Mechanisms of leukemia-induced immunosuppression

Abstract

This thesis aimed to define the role of reactive oxygen species (ROS), produced by the NADPH oxidase of myeloid cells, in the regulation of lymphocyte function with focus on ROS-induced dysfunction of natural killer (NK) cells and T lymphocytes in myeloid leukemia. In Paper I, a novel mechanism is presented by which specifically activated T lymphocytes evade inactivation by ROS after antigen presentation. Antigen-presenting dendritic cells were found to induce ROS-neutralizing thiols on the surface of antigen-specific T cells, but not on T cells that lacked antigen specificity. These findings may explain why antigen-specific T cells remain viable under conditions of oxidative stress.
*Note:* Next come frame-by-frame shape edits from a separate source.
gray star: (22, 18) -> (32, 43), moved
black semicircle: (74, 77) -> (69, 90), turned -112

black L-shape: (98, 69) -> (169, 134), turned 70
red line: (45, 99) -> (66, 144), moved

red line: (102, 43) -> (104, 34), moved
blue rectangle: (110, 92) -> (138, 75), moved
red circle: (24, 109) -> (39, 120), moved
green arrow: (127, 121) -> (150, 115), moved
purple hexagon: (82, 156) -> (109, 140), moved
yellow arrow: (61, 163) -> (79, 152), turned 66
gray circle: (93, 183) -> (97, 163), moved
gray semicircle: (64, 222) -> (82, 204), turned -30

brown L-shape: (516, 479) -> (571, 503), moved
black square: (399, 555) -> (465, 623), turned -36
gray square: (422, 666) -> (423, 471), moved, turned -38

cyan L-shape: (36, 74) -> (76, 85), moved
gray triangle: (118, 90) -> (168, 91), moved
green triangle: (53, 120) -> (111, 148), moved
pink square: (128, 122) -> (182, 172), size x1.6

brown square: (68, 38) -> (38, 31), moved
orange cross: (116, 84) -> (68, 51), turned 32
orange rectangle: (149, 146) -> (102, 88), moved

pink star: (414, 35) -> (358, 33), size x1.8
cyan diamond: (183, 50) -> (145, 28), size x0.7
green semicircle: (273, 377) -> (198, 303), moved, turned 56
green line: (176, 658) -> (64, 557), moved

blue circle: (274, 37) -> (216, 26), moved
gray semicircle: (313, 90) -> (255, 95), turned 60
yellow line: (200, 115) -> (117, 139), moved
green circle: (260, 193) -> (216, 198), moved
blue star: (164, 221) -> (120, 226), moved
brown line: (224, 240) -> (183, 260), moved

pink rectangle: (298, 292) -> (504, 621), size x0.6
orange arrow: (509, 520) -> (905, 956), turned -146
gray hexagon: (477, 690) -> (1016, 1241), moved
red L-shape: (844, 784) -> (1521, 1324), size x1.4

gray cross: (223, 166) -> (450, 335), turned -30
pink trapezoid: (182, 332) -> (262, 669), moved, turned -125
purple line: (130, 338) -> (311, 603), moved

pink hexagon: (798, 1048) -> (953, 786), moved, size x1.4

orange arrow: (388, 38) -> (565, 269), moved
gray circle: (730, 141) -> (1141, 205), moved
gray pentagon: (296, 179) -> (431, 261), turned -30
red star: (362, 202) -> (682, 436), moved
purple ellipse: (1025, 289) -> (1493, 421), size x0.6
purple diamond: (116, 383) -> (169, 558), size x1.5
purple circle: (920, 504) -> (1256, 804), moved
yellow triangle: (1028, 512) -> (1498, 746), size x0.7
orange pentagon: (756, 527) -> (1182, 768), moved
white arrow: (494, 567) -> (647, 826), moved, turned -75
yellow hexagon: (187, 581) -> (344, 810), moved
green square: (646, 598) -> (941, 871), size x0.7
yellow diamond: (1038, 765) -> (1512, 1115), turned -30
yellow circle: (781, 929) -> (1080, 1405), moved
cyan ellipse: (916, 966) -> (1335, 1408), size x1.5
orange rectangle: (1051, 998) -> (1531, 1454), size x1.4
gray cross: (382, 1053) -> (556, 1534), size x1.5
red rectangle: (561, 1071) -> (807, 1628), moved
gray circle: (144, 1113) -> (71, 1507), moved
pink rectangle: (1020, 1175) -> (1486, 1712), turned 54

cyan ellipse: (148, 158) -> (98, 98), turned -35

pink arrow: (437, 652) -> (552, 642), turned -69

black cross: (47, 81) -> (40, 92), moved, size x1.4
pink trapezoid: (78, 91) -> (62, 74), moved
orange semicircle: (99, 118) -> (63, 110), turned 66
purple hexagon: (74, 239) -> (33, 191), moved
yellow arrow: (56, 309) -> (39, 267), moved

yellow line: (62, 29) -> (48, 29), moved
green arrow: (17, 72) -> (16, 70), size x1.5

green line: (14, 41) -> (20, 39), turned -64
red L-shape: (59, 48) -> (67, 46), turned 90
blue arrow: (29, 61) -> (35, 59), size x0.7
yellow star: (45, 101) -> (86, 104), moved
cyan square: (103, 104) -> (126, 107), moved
Paper II shows that subsets of leukemic cells recovered from patients with acute myeloid leukemia (AML) produce and release ROS via a membrane-bound NADPH oxidase, and that ROS-producing leukemic cells initiate a PARP-1-dependent pathway of cell death (parthanatos) in NK cells and T cells. The results presented in Paper III demonstrate that treatment of AML patients with a NADPH oxidase inhibitor (histamine dihydrochloride) was preferentially efficacious among patients with monocytic leukemias (FAB classes M4 and M5), in which cells of the leukemic clone expressed a ROS-producing NADPH oxidase and functional histamine H2 receptors. The results presented in Paper IV imply that malignant cells recovered from patients with chronic myeloid leukemia utilize the ROS/PARP-1 axis to induce NK cell parthanatos and that PARP-1 inhibition maintains functions of T cells and NK cells under conditions of oxidative stress. Paper V aimed to define the intracellular pathways of ROS-induced PARP-1 activation with ensuing cell death in lymphocytes. The results suggest that the mitogen-activated protein kinase ERK1/2 is involved in ROS-induced signal transduction and that ERK1/2 is activated upstream of PARP-1 in ROS-dependent lymphocyte parthanatos.